Brahman/i / by Guest User

April 9, 2014
By Nina Metz
Tribune Reporter

Staged as though it were a stand-up routine, with requisite brick-wall backdrop and mic stand center stage, this show from Minneapolis-based playwright Aditi Brennan Kapil and performed by the dynamic Chicago actress Fawzia Mirza presents a certain grammatical challenge. To paraphrase a line from the show: Who invented pronouns?

Gender, cultural identity and the pains of adolescence get a thorough filleting and grilling in this story of an American child of Indian immigrants who is born intersex, with both male and female genital characteristics.

When Brahman first takes the stage, in a leather jacket and hoodie, he identifies as male. (The show is a collaboration from Silk Road Rising and About Face.) "In my comedic stylings I'll be relying heavily on the whole just-being-Indian thing, as is my ethnocultural right" he says. "Frankly, you people are suckers for the funny accent. I could recite the damn phone book up in here."

But midway through, with a scarf tied at the waste and lipstick applied, Brahman/i identifies as female, a process set in motion (in part) after observing the allure of teenage girls: "I mean they're shining, and it's scary — they're scary and all-powerful."

By the show's end? Well, s/he is a bit of both genders: "I'm relying heavily on your lascivious curiosity about what's in my pants. My penis-slash-vagina." Of course, the story is about so much more.

Charismatic and flippant, though lacking a stand-up's knack for pacing, Mirza stalks the stage as if her blood ran with caffeine. Her delivery is fast and witty (she's especially sharp when analyzing slide images of the exuberant, oft-strange pornographic stone reliefs that decorate an ancient Hindu temple), but the performance is also invulnerable. What we see is an uncommonly unique character who comes across as a deeper thinker on the surface, but one moving too fast to stop for much reflection.

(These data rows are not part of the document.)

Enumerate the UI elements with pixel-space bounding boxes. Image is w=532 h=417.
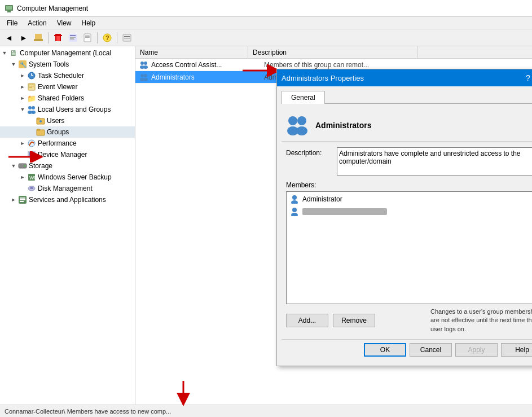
apply-button[interactable]: Apply [455,343,498,357]
svg-rect-18 [85,35,90,36]
svg-rect-5 [34,39,43,41]
sidebar-item-task-scheduler[interactable]: ► Task Scheduler [0,70,135,81]
svg-rect-58 [20,201,24,202]
group-name-label: Administrators [315,121,372,130]
ok-button[interactable]: OK [364,343,406,357]
description-field[interactable] [337,147,532,175]
svg-point-50 [24,165,26,167]
svg-point-65 [144,74,147,77]
help-button[interactable]: Help [501,343,532,357]
disk-management-icon [27,184,36,193]
local-users-groups-icon [27,105,36,114]
expand-root[interactable]: ▼ [0,49,9,58]
svg-point-72 [291,200,298,204]
expand-services-applications[interactable]: ► [9,195,18,204]
member-user-icon-2 [290,207,299,216]
expand-system-tools[interactable]: ▼ [9,60,18,69]
members-list[interactable]: Administrator [286,191,532,304]
expand-storage[interactable]: ▼ [9,161,18,170]
main-layout: ▼ 🖥 Computer Management (Local ▼ 🔧 Syste… [0,46,532,405]
svg-rect-9 [60,36,61,41]
administrators-icon [138,72,149,83]
menu-help[interactable]: Help [77,18,100,28]
member-item-administrator[interactable]: Administrator [288,193,532,205]
svg-point-62 [143,65,148,69]
dialog-help-titlebar-button[interactable]: ? [522,72,532,84]
add-remove-area: Add... Remove Changes to a user's group … [282,304,532,337]
member-user-icon [290,195,299,204]
sidebar-storage-label: Storage [29,162,52,170]
list-header: Name Description [135,46,532,59]
toolbar-properties-button[interactable] [66,31,80,45]
sidebar-event-viewer-label: Event Viewer [38,83,77,91]
toolbar-delete-button[interactable] [51,31,65,45]
groups-folder-icon [36,128,45,137]
computer-icon: 🖥 [9,49,18,58]
menu-bar: File Action View Help [0,17,532,29]
expand-shared-folders[interactable]: ► [18,94,27,103]
svg-point-61 [144,62,147,65]
toolbar-extra-button[interactable] [120,31,134,45]
expand-event-viewer[interactable]: ► [18,82,27,91]
cancel-button[interactable]: Cancel [410,343,452,357]
svg-rect-2 [7,11,11,12]
sidebar-item-root[interactable]: ▼ 🖥 Computer Management (Local [0,47,135,59]
svg-point-35 [28,106,32,109]
expand-windows-server-backup[interactable]: ► [18,173,27,182]
toolbar-separator-2 [97,32,98,43]
menu-action[interactable]: Action [23,18,51,28]
toolbar-separator-3 [117,32,117,43]
svg-rect-6 [55,34,61,35]
expand-local-users-groups[interactable]: ▼ [18,105,27,114]
expand-task-scheduler[interactable]: ► [18,71,27,80]
sidebar-item-users[interactable]: ► Users [0,115,135,126]
column-name[interactable]: Name [135,46,248,58]
svg-rect-1 [6,6,12,10]
remove-button[interactable]: Remove [333,314,375,327]
svg-point-66 [143,78,148,81]
svg-rect-57 [20,199,25,200]
member-administrator-name: Administrator [302,195,342,203]
tab-bar: General [282,91,532,104]
toolbar-help-button[interactable]: ? [100,31,114,45]
svg-rect-4 [35,34,42,39]
member-item-blurred[interactable] [288,205,532,218]
sidebar-item-performance[interactable]: ► Performance [0,138,135,149]
svg-rect-25 [124,38,130,38]
sidebar-item-event-viewer[interactable]: ► Event Viewer [0,81,135,93]
tab-general[interactable]: General [282,91,325,104]
sidebar-item-windows-server-backup[interactable]: ► WB Windows Server Backup [0,172,135,183]
toolbar: ◄ ► ? [0,29,532,46]
sidebar-groups-label: Groups [47,128,69,136]
sidebar-local-users-groups-label: Local Users and Groups [38,106,111,113]
expand-performance[interactable]: ► [18,139,27,148]
menu-view[interactable]: View [52,18,76,28]
status-text: Connamar-Collecteur\ Members have access… [5,408,171,415]
svg-rect-8 [55,36,56,41]
sidebar-item-system-tools[interactable]: ▼ 🔧 System Tools [0,59,135,70]
svg-rect-46 [29,152,34,156]
toolbar-forward-button[interactable]: ► [17,31,30,45]
sidebar-item-disk-management[interactable]: ► Disk Management [0,183,135,194]
menu-file[interactable]: File [2,18,22,28]
sidebar-item-shared-folders[interactable]: ► 📁 Shared Folders [0,93,135,104]
event-viewer-icon [27,82,36,91]
svg-rect-47 [30,157,33,158]
column-description[interactable]: Description [248,46,417,58]
sidebar-item-local-users-groups[interactable]: ▼ Local Users and Groups [0,104,135,115]
windows-server-backup-icon: WB [27,173,36,182]
sidebar-item-device-manager[interactable]: ► Device Manager [0,149,135,160]
sidebar-root-label: Computer Management (Local [20,49,111,57]
toolbar-up-button[interactable] [32,31,45,45]
content-area: Name Description Access Control Assist..… [135,46,532,405]
sidebar-item-storage[interactable]: ▼ Storage [0,160,135,172]
sidebar-item-services-applications[interactable]: ► Services and Applications [0,194,135,205]
sidebar-item-groups[interactable]: ► Groups [0,126,135,138]
sidebar-performance-label: Performance [38,139,77,147]
add-button[interactable]: Add... [286,314,328,327]
app-title: Computer Management [17,5,88,12]
svg-text:?: ? [105,34,109,41]
toolbar-export-button[interactable] [81,31,94,45]
toolbar-back-button[interactable]: ◄ [2,31,16,45]
svg-rect-15 [70,38,74,39]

If a play like this is to fully work, it has to deliver on its conceit. As directed by Andrew Volkoff, it zooms along — through jokes, personal anecdotes and sardonic asides about Stonehenge — with unvarying velocity. But comedians are meticulous about timing and how they unfurl an act, and at 1 hour, 45 minutes, the minimal blocking options and uninterrupted tempo become cracks in the show's facade.